[INPUT MATERIAL]

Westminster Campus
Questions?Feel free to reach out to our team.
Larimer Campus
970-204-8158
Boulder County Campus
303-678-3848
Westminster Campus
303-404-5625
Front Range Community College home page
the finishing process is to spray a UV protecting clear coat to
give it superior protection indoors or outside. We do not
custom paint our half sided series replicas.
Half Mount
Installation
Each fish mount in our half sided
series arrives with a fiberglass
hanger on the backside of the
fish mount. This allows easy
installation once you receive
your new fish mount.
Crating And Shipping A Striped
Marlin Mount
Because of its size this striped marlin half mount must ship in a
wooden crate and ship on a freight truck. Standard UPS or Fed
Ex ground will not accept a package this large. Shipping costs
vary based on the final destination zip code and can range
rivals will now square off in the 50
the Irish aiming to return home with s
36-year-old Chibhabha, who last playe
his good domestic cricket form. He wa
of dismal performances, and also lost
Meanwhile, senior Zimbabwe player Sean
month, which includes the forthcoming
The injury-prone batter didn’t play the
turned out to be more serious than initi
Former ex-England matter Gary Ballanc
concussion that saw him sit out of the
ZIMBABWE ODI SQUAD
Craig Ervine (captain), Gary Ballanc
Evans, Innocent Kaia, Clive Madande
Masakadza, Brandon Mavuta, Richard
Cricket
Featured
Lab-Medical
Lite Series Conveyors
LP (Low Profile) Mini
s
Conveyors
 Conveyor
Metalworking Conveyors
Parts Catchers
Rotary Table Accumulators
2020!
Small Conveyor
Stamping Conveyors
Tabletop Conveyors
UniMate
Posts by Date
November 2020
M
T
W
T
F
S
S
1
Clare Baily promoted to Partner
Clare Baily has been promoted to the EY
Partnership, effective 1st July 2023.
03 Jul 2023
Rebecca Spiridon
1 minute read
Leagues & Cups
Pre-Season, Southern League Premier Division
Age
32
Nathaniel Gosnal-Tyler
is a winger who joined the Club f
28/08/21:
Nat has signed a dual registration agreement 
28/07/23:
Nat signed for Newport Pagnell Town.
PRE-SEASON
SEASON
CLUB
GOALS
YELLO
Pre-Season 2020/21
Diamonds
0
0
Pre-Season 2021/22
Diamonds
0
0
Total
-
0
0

[/INPUT MATERIAL]

Across the entries above, find the lines with the string "Shipping" and copy them.

OUTPUT FOR THIS EXERCISE:
Crating And Shipping A Striped
Ex ground will not accept a package this large. Shipping costs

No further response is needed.